Speaking in an interview with the BBC’s Hardtalk programme, Moyo denied earlier reports that he took shelter, together with cabinet colleague Saviour Kasukuwere, at the home of former president Robert Mugabe.
“There were 11 of us at (Kasukuwere’s) residence when the residence was attacked,” Moyo said.
“They (soldiers) subjected it to some 15 minutes of gunfire and amazingly after those 15 minutes… the sounds of gunfire just went silent and we waited there for something like 10 minutes and there was no movement or sign of the special forces… and we then managed to get out of the house and we were amazed they were no longer there,” he added.
Watch the video below as Moyo speaks during the interview
Moyo and Kasukuwere were leading figures of the G40 faction that was promoting Grace Mugabe to take over from her husband until he was ousted during the November 15 military takeover and replaced with Emmerson Mnangagwa.
Moyo said he later slipped out of the country legally with the help of “angels”.
“I left Zimbabwe with the help of people who to me are angels because they saved lives,” Moyo said. “I escaped the net of the military people to be where I am legally.”
It’s unclear where Moyo is at the moment.
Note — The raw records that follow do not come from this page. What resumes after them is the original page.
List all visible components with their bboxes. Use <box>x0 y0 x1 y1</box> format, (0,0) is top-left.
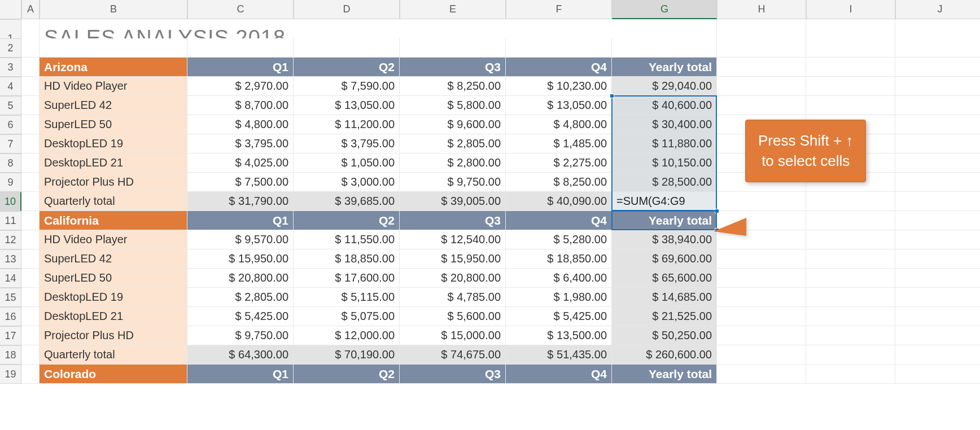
cell-row2-5[interactable] <box>506 38 612 58</box>
column-header-A[interactable]: A <box>21 0 40 19</box>
quarterly-total-value[interactable]: $ 64,300.00 <box>187 345 294 365</box>
formula-cell-g10[interactable]: =SUM(G4:G9 <box>612 192 717 211</box>
quarter-header-Q4[interactable]: Q4 <box>506 365 612 384</box>
column-header-C[interactable]: C <box>187 0 294 19</box>
empty-cell[interactable] <box>806 345 895 365</box>
product-name[interactable]: HD Video Player <box>40 230 187 249</box>
empty-cell[interactable] <box>895 269 980 288</box>
yearly-value[interactable]: $ 10,150.00 <box>612 153 717 173</box>
product-name[interactable]: DesktopLED 21 <box>40 153 187 173</box>
empty-cell[interactable] <box>21 173 40 192</box>
region-header-colorado[interactable]: Colorado <box>40 365 187 384</box>
empty-cell[interactable] <box>717 269 806 288</box>
quarter-value[interactable]: $ 2,275.00 <box>506 153 612 173</box>
row-header-14[interactable]: 14 <box>0 269 21 288</box>
cell-row2-2[interactable] <box>187 38 294 58</box>
empty-cell[interactable] <box>21 307 40 326</box>
row-header-13[interactable]: 13 <box>0 249 21 269</box>
quarterly-total-value[interactable]: $ 70,190.00 <box>294 345 400 365</box>
empty-cell[interactable] <box>806 365 895 384</box>
quarter-header-Q1[interactable]: Q1 <box>187 58 294 77</box>
quarter-header-Q2[interactable]: Q2 <box>294 58 400 77</box>
quarter-value[interactable]: $ 4,025.00 <box>187 153 294 173</box>
empty-cell[interactable] <box>895 230 980 249</box>
quarter-value[interactable]: $ 15,000.00 <box>400 326 506 345</box>
empty-cell[interactable] <box>806 288 895 307</box>
empty-cell[interactable] <box>895 365 980 384</box>
quarter-value[interactable]: $ 8,700.00 <box>187 96 294 115</box>
quarter-header-Q2[interactable]: Q2 <box>294 365 400 384</box>
quarter-value[interactable]: $ 2,805.00 <box>400 134 506 153</box>
column-header-F[interactable]: F <box>506 0 612 19</box>
product-name[interactable]: SuperLED 42 <box>40 96 187 115</box>
quarterly-total-value[interactable]: $ 51,435.00 <box>506 345 612 365</box>
empty-cell[interactable] <box>717 307 806 326</box>
product-name[interactable]: SuperLED 50 <box>40 115 187 134</box>
yearly-value[interactable]: $ 11,880.00 <box>612 134 717 153</box>
yearly-value[interactable]: $ 50,250.00 <box>612 326 717 345</box>
empty-cell[interactable] <box>717 192 806 211</box>
empty-cell[interactable] <box>895 77 980 96</box>
product-name[interactable]: DesktopLED 21 <box>40 307 187 326</box>
empty-cell[interactable] <box>21 115 40 134</box>
quarter-value[interactable]: $ 9,570.00 <box>187 230 294 249</box>
yearly-header[interactable]: Yearly total <box>612 211 717 230</box>
empty-cell[interactable] <box>895 288 980 307</box>
empty-cell[interactable] <box>21 269 40 288</box>
cell-row2-0[interactable] <box>21 38 40 58</box>
empty-cell[interactable] <box>806 230 895 249</box>
quarter-value[interactable]: $ 4,785.00 <box>400 288 506 307</box>
empty-cell[interactable] <box>717 249 806 269</box>
quarterly-total-label[interactable]: Quarterly total <box>40 345 187 365</box>
quarter-value[interactable]: $ 13,500.00 <box>506 326 612 345</box>
quarter-value[interactable]: $ 5,425.00 <box>506 307 612 326</box>
column-header-I[interactable]: I <box>806 0 895 19</box>
quarter-value[interactable]: $ 18,850.00 <box>506 249 612 269</box>
quarter-value[interactable]: $ 5,280.00 <box>506 230 612 249</box>
row-header-10[interactable]: 10 <box>0 192 21 211</box>
empty-cell[interactable] <box>21 211 40 230</box>
region-header-california[interactable]: California <box>40 211 187 230</box>
empty-cell[interactable] <box>895 345 980 365</box>
empty-cell[interactable] <box>806 96 895 115</box>
quarter-value[interactable]: $ 1,050.00 <box>294 153 400 173</box>
quarter-value[interactable]: $ 5,425.00 <box>187 307 294 326</box>
quarter-value[interactable]: $ 12,540.00 <box>400 230 506 249</box>
quarter-value[interactable]: $ 5,075.00 <box>294 307 400 326</box>
quarter-value[interactable]: $ 7,590.00 <box>294 77 400 96</box>
quarter-value[interactable]: $ 9,600.00 <box>400 115 506 134</box>
empty-cell[interactable] <box>717 96 806 115</box>
quarter-value[interactable]: $ 1,980.00 <box>506 288 612 307</box>
select-all-corner[interactable] <box>0 0 21 19</box>
quarterly-total-value[interactable]: $ 74,675.00 <box>400 345 506 365</box>
product-name[interactable]: DesktopLED 19 <box>40 134 187 153</box>
quarter-value[interactable]: $ 20,800.00 <box>400 269 506 288</box>
row-header-8[interactable]: 8 <box>0 153 21 173</box>
yearly-value[interactable]: $ 38,940.00 <box>612 230 717 249</box>
quarter-value[interactable]: $ 8,250.00 <box>506 173 612 192</box>
empty-cell[interactable] <box>895 153 980 173</box>
quarter-value[interactable]: $ 17,600.00 <box>294 269 400 288</box>
quarter-value[interactable]: $ 7,500.00 <box>187 173 294 192</box>
quarter-value[interactable]: $ 2,805.00 <box>187 288 294 307</box>
yearly-value[interactable]: $ 29,040.00 <box>612 77 717 96</box>
row-header-12[interactable]: 12 <box>0 230 21 249</box>
row-header-5[interactable]: 5 <box>0 96 21 115</box>
quarter-value[interactable]: $ 13,050.00 <box>294 96 400 115</box>
empty-cell[interactable] <box>895 326 980 345</box>
quarter-value[interactable]: $ 15,950.00 <box>400 249 506 269</box>
row-header-9[interactable]: 9 <box>0 173 21 192</box>
quarter-value[interactable]: $ 3,000.00 <box>294 173 400 192</box>
product-name[interactable]: SuperLED 50 <box>40 269 187 288</box>
quarter-value[interactable]: $ 12,000.00 <box>294 326 400 345</box>
cell-row2-9[interactable] <box>895 38 980 58</box>
cell-row2-4[interactable] <box>400 38 506 58</box>
empty-cell[interactable] <box>895 134 980 153</box>
empty-cell[interactable] <box>895 249 980 269</box>
empty-cell[interactable] <box>717 58 806 77</box>
empty-cell[interactable] <box>21 58 40 77</box>
quarter-value[interactable]: $ 9,750.00 <box>187 326 294 345</box>
spreadsheet-grid[interactable]: ABCDEFGHIJ1SALES ANALYSIS 201823ArizonaQ… <box>0 0 980 384</box>
cell-row2-7[interactable] <box>717 38 806 58</box>
quarter-value[interactable]: $ 9,750.00 <box>400 173 506 192</box>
The BBC interview was done via a television link from an undisclosed location.
Moyo claimed that Mnangagwa and Vice President Constantino Chiwenga, the former army commander who led the November takeover, were now the most feared men in Zimbabwe.
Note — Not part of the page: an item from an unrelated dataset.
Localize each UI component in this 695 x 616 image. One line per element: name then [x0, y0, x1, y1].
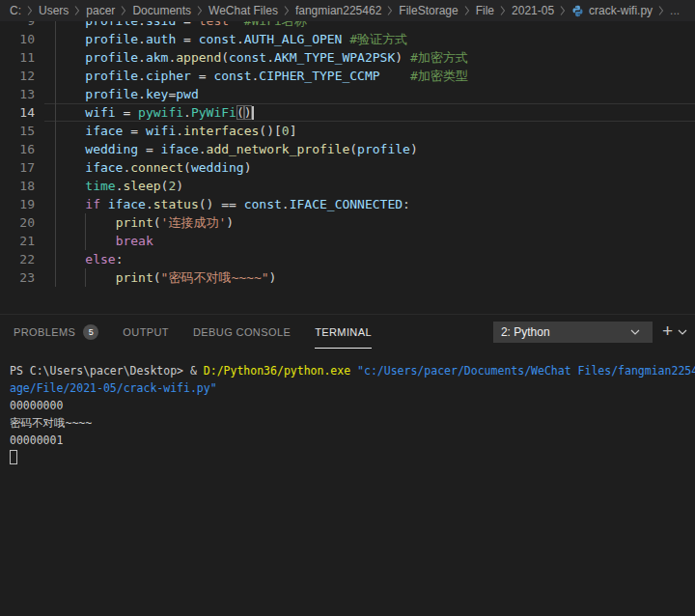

“They have come into power via the bullet not the ballot,” Moyo charged, adding that Zimbabweans “cannot be expected to embrace the most feared individuals”.
Mnangagwa is the Zanu-PF candidate for president in elections this year. As the most powerful of his two deputies, Chiwenga is widely considered to be Mnangagwa’s likely successor.
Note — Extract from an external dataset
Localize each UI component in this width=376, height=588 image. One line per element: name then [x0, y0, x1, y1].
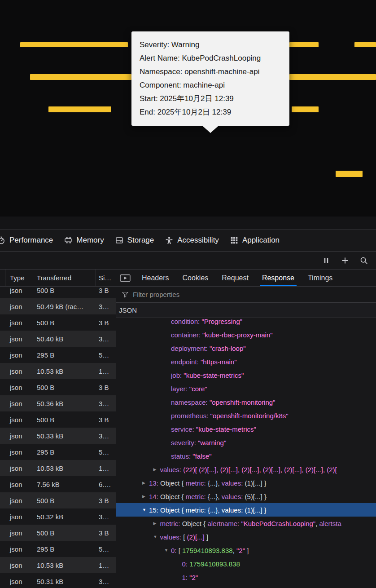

Asked whether he would spend the rest of his life on the run, Moyo said he was not a fugitive because he left Zimbabwe legally and there was no warrant of arrest against him at the time.
“I ran away from a death warrant – an unlawful attack on my house,” Moyo said. He said the only charges against him were “political” and that these wouldn’t be of interest to Interpol, the global police agency.